大量の学習データに利用に向けたノード間MPI並列TensorFlowの性能評価

深沢 圭一郎

講演情報

[J] ポスター発表

セッション記号 M (領域外・複数領域) » M-GI 地球科学一般・情報地球科学

[M-GI37] 情報地球惑星科学と大量データ処理

2019年5月26日(日) 17:15 〜 18:30 ポスター会場 (幕張メッセ国際展示場 8ホール)

コンビーナ:村田健史(情報通信研究機構)、本田理恵(高知大学自然科学系理工学部門)、野々垣進(国立研究開発法人　産業技術総合研究所　地質情報研究部門　情報地質研究グループ)、堀之内武(北海道大学地球環境科学研究院)

ポスター会場マップを表示

[MGI37-P15] 大量の学習データに利用に向けたノード間MPI並列TensorFlowの性能評価

*深沢圭一郎¹ (1.京都大学学術情報メディアセンター)

キーワード：機械学習、ノード間並列

Recently machine learning (ML) achieves great works in the recognition, and it plays an essential role in the AI (artificial intelligence) area. In general, the learning data is one of the most critical keys for the ML since the feature extraction from each learning data affects strongly to the accuracy of recognition. Thus, the large amount of learning data is required for ML to avoid bias recognition. However, it takes a long time and needs many computer memory to learn from the massive data. In this talk, the inter-node MPI parallel TensorFlow is introduced.

TensorFlow is the one of ML framework developed by Google, and it is used in the world.

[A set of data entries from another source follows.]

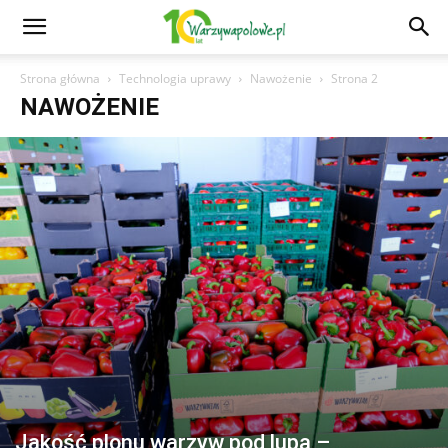
Strona główna
Technologia uprawy
Nawożenie
Strona 2
NAWOŻENIE
Jakość plonu warzyw pod lupą –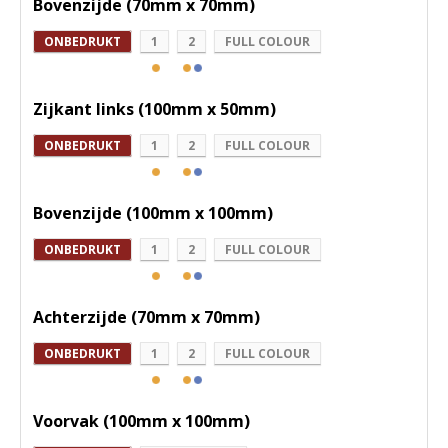
Bovenzijde (70mm x 70mm)
ONBEDRUKT
1
2
FULL COLOUR
Zijkant links (100mm x 50mm)
ONBEDRUKT
1
2
FULL COLOUR
Bovenzijde (100mm x 100mm)
ONBEDRUKT
1
2
FULL COLOUR
Achterzijde (70mm x 70mm)
ONBEDRUKT
1
2
FULL COLOUR
Voorvak (100mm x 100mm)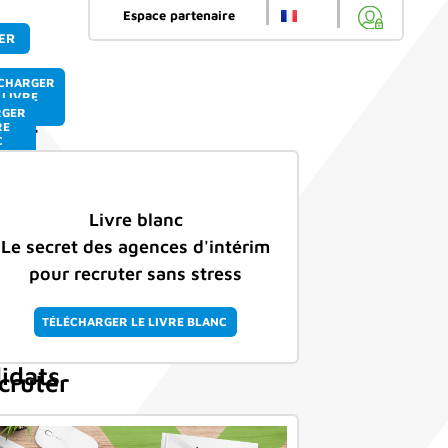
Espace partenaire
ER
vre
ÉCHARGER
 LIVRE
e
LANC
RGER
lanc
RE
C
c
e
ment
cret
Livre blanc
miser
es
Le secret des agences d'intérim
e
gences
pour recruter sans stress
intérim
TÉLÉCHARGER LE LIVRE BLANC
our
idats
cruter
ans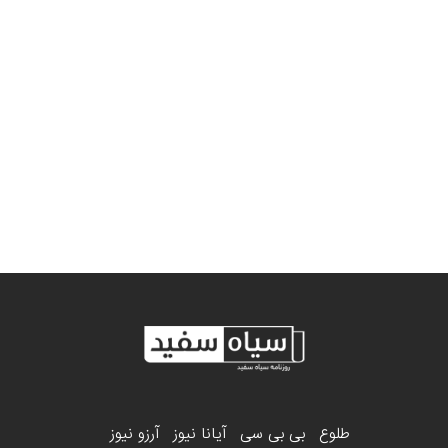
طلوع
بی بی سی
آیانا نیوز
آرزو نیوز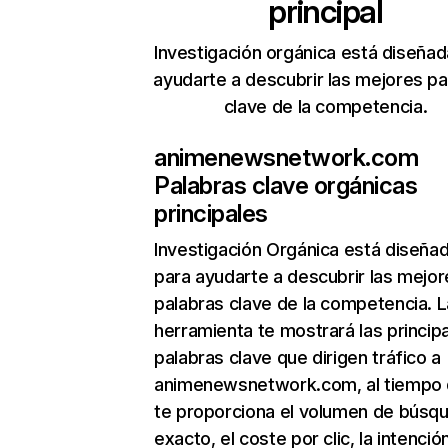
principal
Investigación orgánica está diseñad
ayudarte a descubrir las mejores pa
clave de la competencia.
animenewsnetwork.com
Palabras clave orgánicas
principales
Investigación Orgánica
está diseña
para ayudarte a descubrir las mejor
palabras clave de la competencia. L
herramienta te mostrará las princip
palabras clave que dirigen tráfico a
animenewsnetwork.com, al tiempo
te proporciona el volumen de búsq
exacto, el coste por clic, la intenció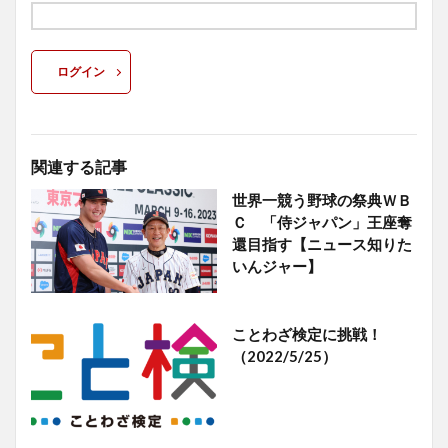
ログイン
関連する記事
世界一競う野球の祭典ＷＢ
Ｃ 「侍ジャパン」王座奪
還目指す【ニュース知りた
いんジャー】
ことわざ検定に挑戦！
（2022/5/25）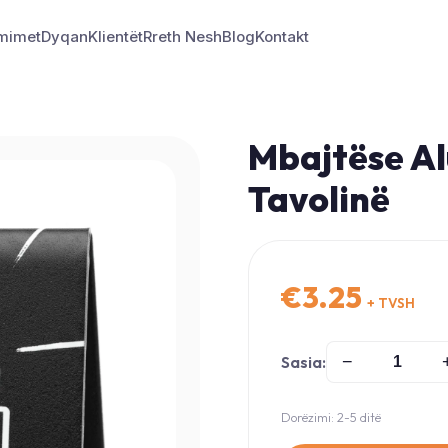
mimet
Dyqan
Klientët
Rreth Nesh
Blog
Kontakt
Mbajtëse Al
Tavolinë
€
3.25
+ TVSH
Sasia:
−
Dorëzimi: 2-5 ditë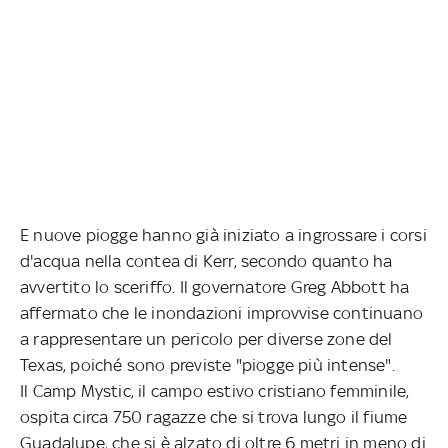
E nuove piogge hanno già iniziato a ingrossare i corsi
d'acqua nella contea di Kerr, secondo quanto ha
avvertito lo sceriffo. Il governatore Greg Abbott ha
affermato che le inondazioni improvvise continuano
a rappresentare un pericolo per diverse zone del
Texas, poiché sono previste "piogge più intense".
Il Camp Mystic, il campo estivo cristiano femminile,
ospita circa 750 ragazze che si trova lungo il fiume
Guadalupe, che si è alzato di oltre 6 metri in meno di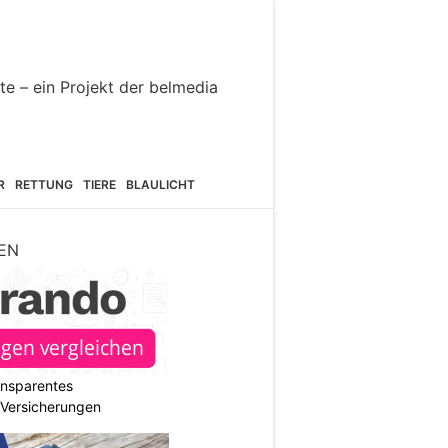
R
RETTUNG
TIERE
BLAULICHT
EN
ransparentes
r Versicherungen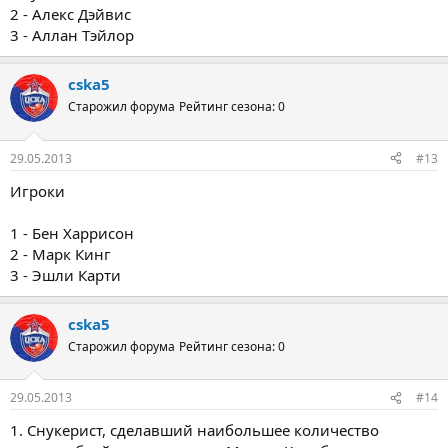
2 - Алекс Дэйвис
3 - Аллан Тэйлор
cska5
Старожил форума
Рейтинг сезона: 0
29.05.2013
#13
Игроки
1 - Бен Харрисон
2 - Марк Кинг
3 - Эшли Карти
cska5
Старожил форума
Рейтинг сезона: 0
29.05.2013
#14
1. Снукерист, сделавший наибольшее количество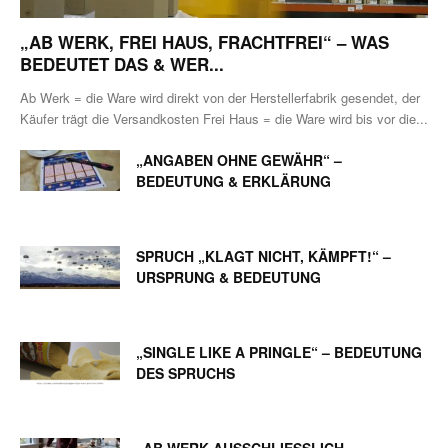
„AB WERK, FREI HAUS, FRACHTFREI“ – WAS
BEDEUTET DAS & WER...
Ab Werk = die Ware wird direkt von der Herstellerfabrik gesendet, der
Käufer trägt die Versandkosten Frei Haus = die Ware wird bis vor die...
„ANGABEN OHNE GEWÄHR“ –
BEDEUTUNG & ERKLÄRUNG
SPRUCH „KLAGT NICHT, KÄMPFT!“ –
URSPRUNG & BEDEUTUNG
„SINGLE LIKE A PRINGLE“ – BEDEUTUNG
DES SPRUCHS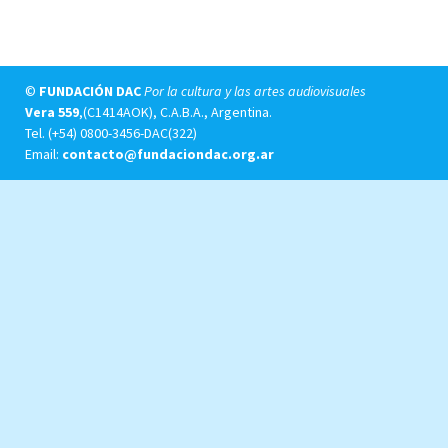
©
FUNDACIÓN DAC
Por la cultura y las artes audiovisuales
Vera 559
,(C1414AOK), C.A.B.A., Argentina.
Tel.
(+54) 0800-3456-DAC(322)
Email:
contacto@fundaciondac.org.ar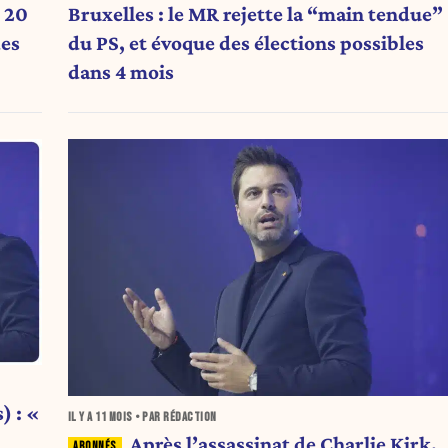
x 20
Bruxelles : le MR rejette la “main tendue”
des
du PS, et évoque des élections possibles
dans 4 mois
) : «
IL Y A
11 MOIS
• PAR RÉDACTION
Après l’assassinat de Charlie Kirk,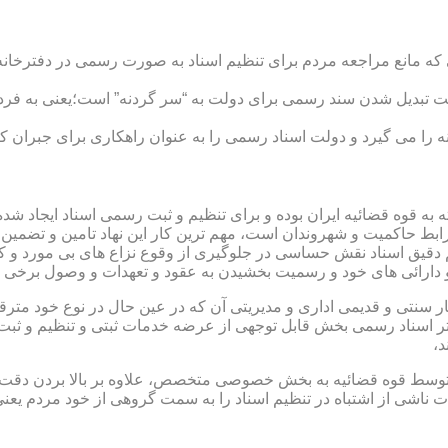
ی که مانع مراجعه مردم برای تنظیم اسناد به صورت رسمی در دفترخانه
 تبدیل شدن سند رسمی برای دولت به “سر گردنه” است؛یعنی به فردی 
ا می گیرد و دولت اسناد رسمی را به عنوان راهکاری برای جبران کم 
ته به قوه قضائیه ایران بوده و برای تنظیم و ثبت رسمی اسناد ایجاد
ابط حاکمیت و شهروندان است، مهم ترین کار این نهاد تامین و تضمین
م دقیق اسناد نقش حساسی در جلوگیری از وقوع نزاع های بی مورد و 
دارائی های خود و رسمیت بخشیدن به عقود و تعهدات و وصول برخی در
ار سنتی و قدیمی اداری و مدیریتی آن که در عین حال در نوع خود مت
تر اسناد رسمی بخش قابل توجهی از عرضه خدمات ثبتی و تنظیم و ثبت ا
د،
ت توسط قوه قضائیه به بخش خصوصی متخصص، علاوه بر بالا بردن دقت
 ناشی از اشتباه در تنظیم اسناد را به سمت گروهی از خود مردم یع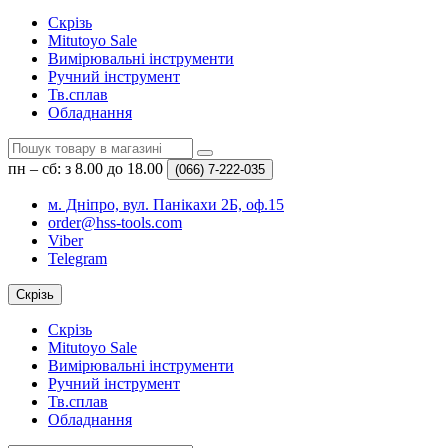
Скрізь
Mitutoyo Sale
Вимірювальні інструменти
Ручний інструмент
Тв.сплав
Обладнання
пн – сб: з 8.00 до 18.00
(066)
7-222-035
м. Дніпро, вул. Панікахи 2Б, оф.15
order@hss-tools.com
Viber
Telegram
Скрізь
Скрізь
Mitutoyo Sale
Вимірювальні інструменти
Ручний інструмент
Тв.сплав
Обладнання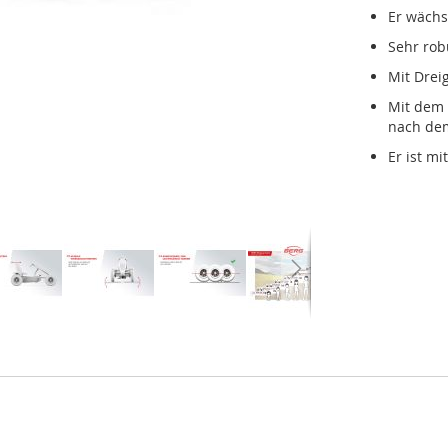
Er wächs
Sehr rob
Mit Drei
Mit dem 
nach dem
Er ist m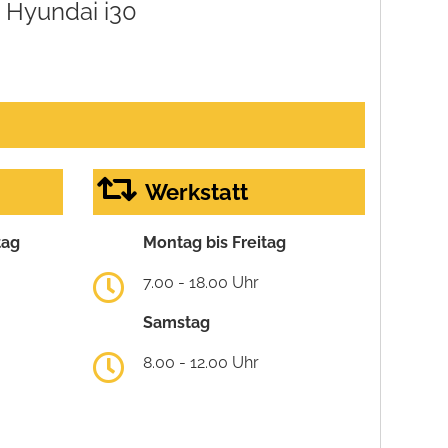
Hyundai i30
Werkstatt
tag
Montag bis Freitag
7.00 - 18.00 Uhr
Samstag
8.00 - 12.00 Uhr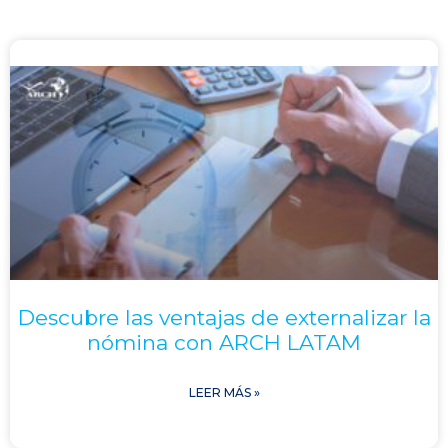
Descubre las ventajas de externalizar la
nómina con ARCH LATAM
LEER MÁS »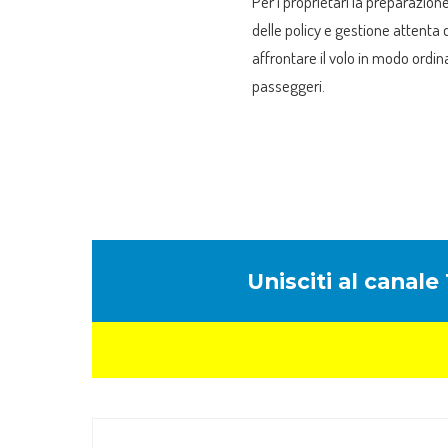
Per i proprietari la preparazion
delle policy e gestione attenta
affrontare il volo in modo ordinat
passeggeri.
Unisciti al canal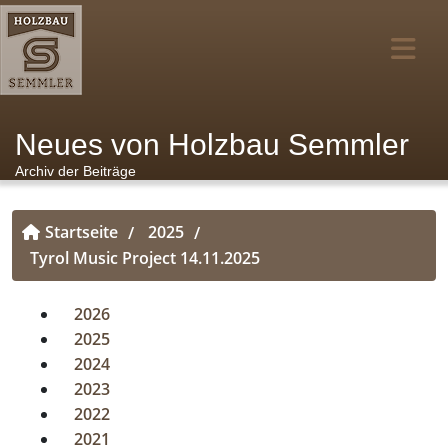
Neues von Holzbau Semmler
Archiv der Beiträge
Startseite
2025
/
/
Tyrol Music Project 14.11.2025
2026
2025
2024
2023
2022
2021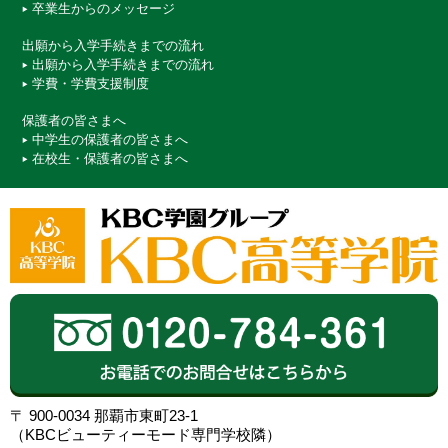
卒業生からのメッセージ
出願から入学手続きまでの流れ
出願から入学手続きまでの流れ
学費・学費支援制度
保護者の皆さまへ
中学生の保護者の皆さまへ
在校生・保護者の皆さまへ
〒 900-0034 那覇市東町23-1
（KBCビューティーモード専門学校隣）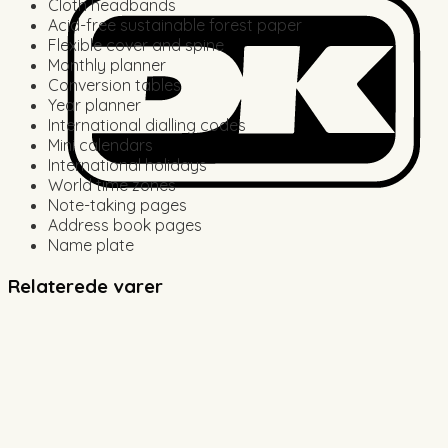
Cloth headbands
Acid-free sustainable forest paper
Flexible cover and spine
Monthly planner
Conversion tables
Year planner
International dialling codes
Mini calendars
International holidays
World time zones
Note-taking pages
Address book pages
Name plate
Relaterede varer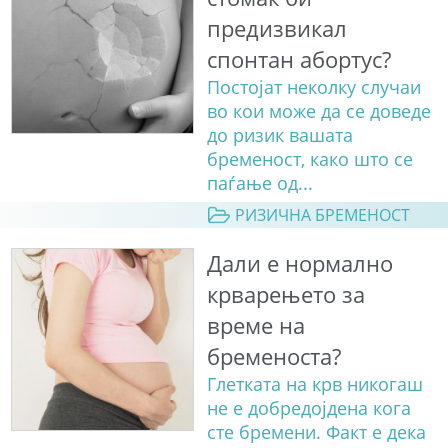
предизвикал
спонтан абортус?
Постојат неколку случаи
во кои може да се доведе
до ризик вашата
бременост, како што се
паѓање од...
РИЗИЧНА БРЕМЕНОСТ
Дали е нормално
крварењето за
време на
бременоста?
Глетката на крв никогаш
не е добредојдена кога
сте бремени. Факт е дека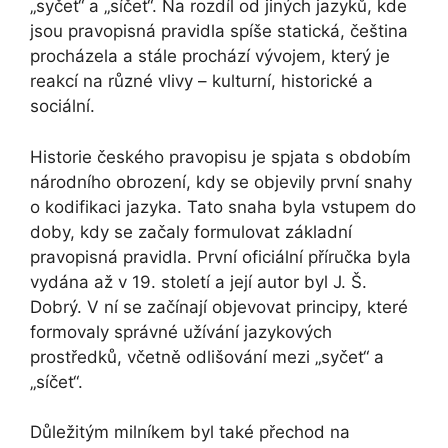
„syčet“ a „síčet“. Na rozdíl od jiných jazyků, kde
jsou pravopisná pravidla spíše statická, čeština
procházela a stále prochází vývojem, který je
reakcí na různé vlivy – kulturní, historické a
sociální.
Historie českého pravopisu je spjata s obdobím
národního obrození, kdy se objevily první snahy
o kodifikaci jazyka. Tato snaha byla vstupem do
doby, kdy se začaly formulovat základní
pravopisná pravidla. První oficiální příručka byla
vydána až v 19. století a její autor byl J. Š.
Dobrý. V ní se začínají objevovat principy, které
formovaly správné užívání jazykových
prostředků, včetně odlišování mezi „syčet“ a
„síčet“.
Důležitým milníkem byl také přechod na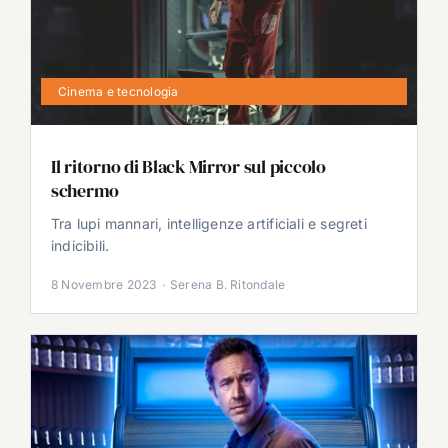
Cinema e tecnologia
Il ritorno di Black Mirror sul piccolo
schermo
Tra lupi mannari, intelligenze artificiali e segreti
indicibili.
8 Novembre 2023
·
Serena B. Ritondale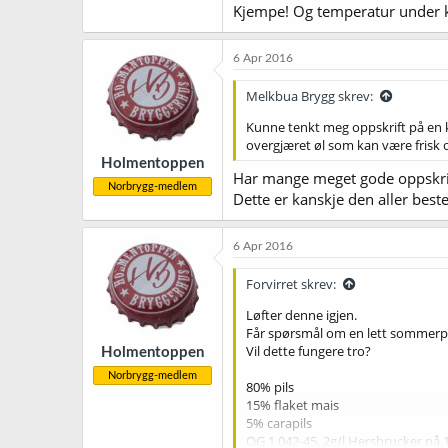
Kjempe! Og temperatur under 
6 Apr 2016
Melkbua Brygg skrev:
Kunne tenkt meg oppskrift på en k
overgjæret øl som kan være frisk
Holmentoppen
Har mange meget gode oppskrift
Norbrygg-medlem
Dette er kanskje den aller best
6 Apr 2016
Forvirret skrev:
Løfter denne igjen.
Får spørsmål om en lett sommerpi
Vil dette fungere tro?
Holmentoppen
Norbrygg-medlem
80% pils
15% flaket mais
5% carapils
OG 1.042-45, 2g/l Hersbrucker på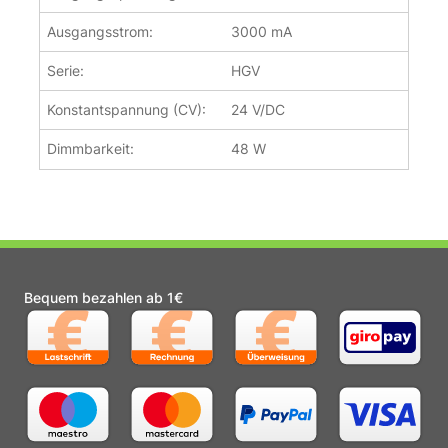
Ausgangsstrom:
3000 mA
Serie:
HGV
Konstantspannung (CV):
24 V/DC
Dimmbarkeit:
48 W
Bequem bezahlen ab 1€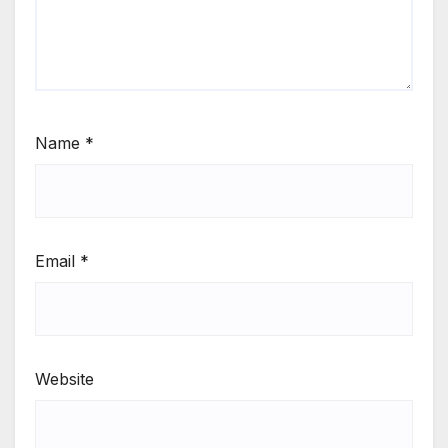
Name
*
Email
*
Website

Google has developed the inter-node parallel TensorFlow however it is not suitable for the supercomputer such as picking up the local computing node directly to participate in the calculation. To overcome this problem, Horovod MPI based TensorFlow has released by Uber, and it can use the MPI tuned for the supercomputer. As the collaboration of Cray and Kyoto University, more optimized MPI based TensorFlow which is called as CPE ML Plugin has been introduced to the supercomputer of Kyoto University. In this talk the performance evaluation of this MPI based TensorFlow.